The majority of predictions leading up to the Superbowl were people unsure about who the victor would be, but expected a very close game. Boy, were we wrong. In light of Seattles dominance over the Denver Broncos, we learned a few things. For one, defense triumphed over offense in this one-sided affair. This top ranked offense could do little against the "Legion of Boom" as Seattle showed how strong they really are.
Richard Sherman made an interesting comment after the game, saying, "the NFC Championship game was the Superbowl." Besides the fact that Sherman has not held back his thoughts in the slightest to the media, his statement should make us think. Two weeks before the Superbowl, the two division rivals in the NFC West battled it out to be the NFC's Superbowl representatives. The difference between the Superbowl and the NFC Championship game is very obvious. The NFC Championship game was close and entertaining.
Now let's look three weeks back when New Orleans went to Seattle for the second time this season. While New Orleans may have had a bit of an advantage having played in Seattle about a month before the divisional round of the playoffs, this game was still within one score.
In hindsight, the Superbowl seemed to be the easiest playoff game Seattle had played in. Still, many factors may have contributed to this near shutout. Percy Harvin, for one, made multiple big plays that helped to extend the Seahawks' lead.

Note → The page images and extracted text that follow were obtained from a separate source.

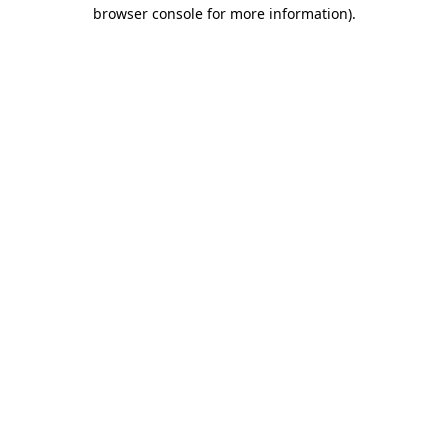
browser console for more information).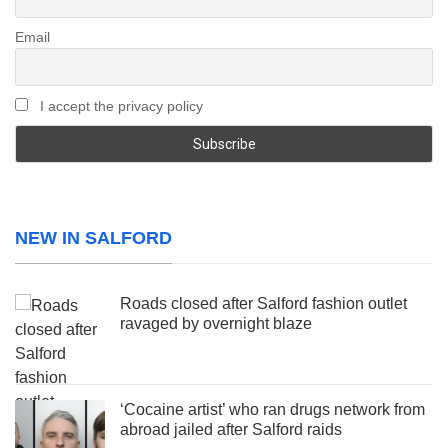
Email
I accept the privacy policy
NEW IN SALFORD
Roads closed after Salford fashion outlet
ravaged by overnight blaze
‘Cocaine artist’ who ran drugs network from
abroad jailed after Salford raids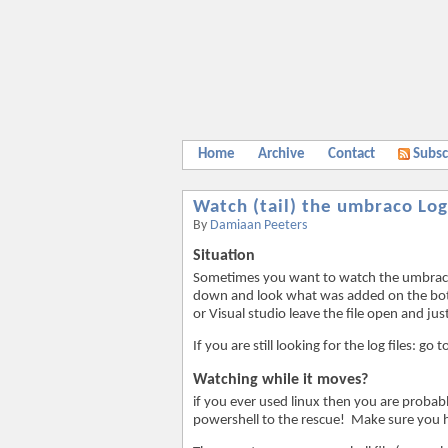
Home
Archive
Contact
Subsc
Watch (tail) the umbraco Log
By
Damiaan Peeters
Situation
Sometimes you want to watch the umbraco Lo
down and look what was added on the bott
or Visual studio leave the file open and just
If you are still looking for the log files:
Watching while it moves?
if you ever used linux then you are probab
powershell to the rescue! Make sure you h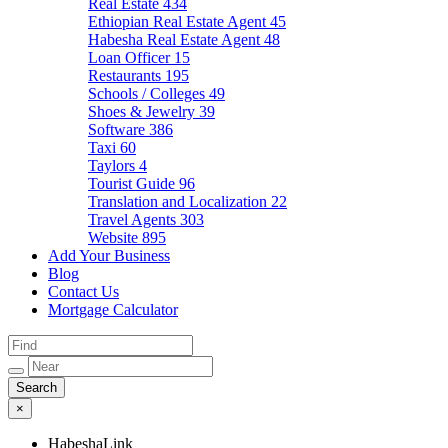
Real Estate
434
Ethiopian Real Estate Agent
45
Habesha Real Estate Agent
48
Loan Officer
15
Restaurants
195
Schools / Colleges
49
Shoes & Jewelry
39
Software
386
Taxi
60
Taylors
4
Tourist Guide
96
Translation and Localization
22
Travel Agents
303
Website
895
Add Your Business
Blog
Contact Us
Mortgage Calculator
×
HabeshaLink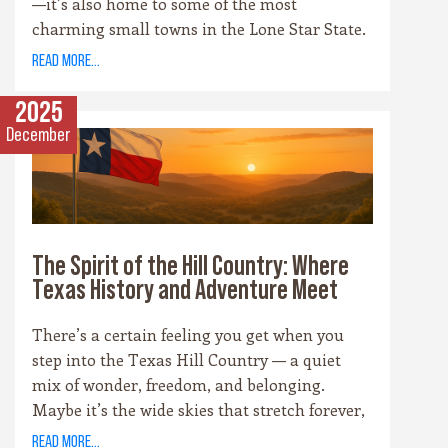
—it’s also home to some of the most
charming small towns in the Lone Star State.
Each community has its own personality,
read more...
rooted in history, culture, and the landscape
that surrounds it. Whether you’re drawn to
2025
cowboy saloons, German bakeries, antique
December
shops, or wineries, these towns are the heart
and soul of the Hill Country experience.
The Spirit of the Hill Country: Where
Texas History and Adventure Meet
There’s a certain feeling you get when you
step into the Texas Hill Country — a quiet
mix of wonder, freedom, and belonging.
Maybe it’s the wide skies that stretch forever,
or the way the hills catch the evening light
read more...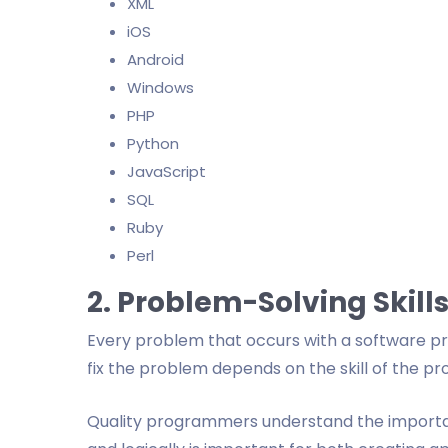
XML
iOS
Android
Windows
PHP
Python
JavaScript
SQL
Ruby
Perl
2. Problem-Solving Skill
Every problem that occurs with a software pro
fix the problem depends on the skill of the 
Quality programmers understand the importanc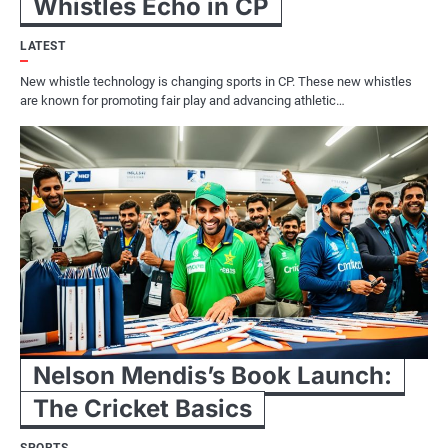
Whistles Echo in CP
LATEST
New whistle technology is changing sports in CP. These new whistles
are known for promoting fair play and advancing athletic…
Nelson Mendis’s Book Launch:
The Cricket Basics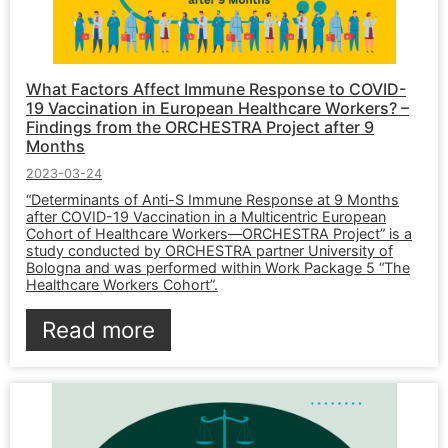
What Factors Affect Immune Response to COVID-
19 Vaccination in European Healthcare Workers? –
Findings from the ORCHESTRA Project after 9
Months
2023-03-24
“Determinants of Anti-S Immune Response at 9 Months
after COVID-19 Vaccination in a Multicentric European
Cohort of Healthcare Workers—ORCHESTRA Project” is a
study conducted by ORCHESTRA partner University of
Bologna and was performed within Work Package 5 “The
Healthcare Workers Cohort”.
Read more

But the fact of the matter is, on this given Sunday, Seattle was better than Denver, and by a long shot.
Was Denver the best team the AFC had to offer? Many people said that if the Patriots made it to the Superbowl with so few pieces in place and such a young core of wide receivers, Belichick would be regarded as the best coach in history. Denver's road to the Superbowl may start to look a little less impressive when you look at who they played.
Before you start to question my sanity, I am not taking anything away from the Broncos, or Peyton Manning. What he did this year was unprecedented and an amazing accomplishment for someone who could easily be regarded as one of the best ever at his position. I am simply looking at how strong the NFC looks now that the season is over.
Now taking a look at the NFC besides Seattle, Carolina has put together one of the best defenses in the league with Cam Newton leading the offense. New Orleans went from having the worst defense in history to being ranked in the top five and still being regarded as an offensive minded team. San Francisco has made it to three straight NFC Championship games and has had a top rated defense in Harbaugh's three years. Chip Kelly seems as if he may have started something special in Philadelphia during his first season as head coach. I haven't even mentioned Green Bay, Chicago, Detroit, St. Louis, or even Atlanta, who is one season removed from an NFC Championship appearance.
To me, the entirety of the NFC looks ridiculously strong right now. I would not be surprised if one of the latter teams I mentioned rose to power in the NFC, but until next season's games are played, every team has an opportunity to make those slight adjustments that put them over the edge, making them contenders to be Superbowl champions.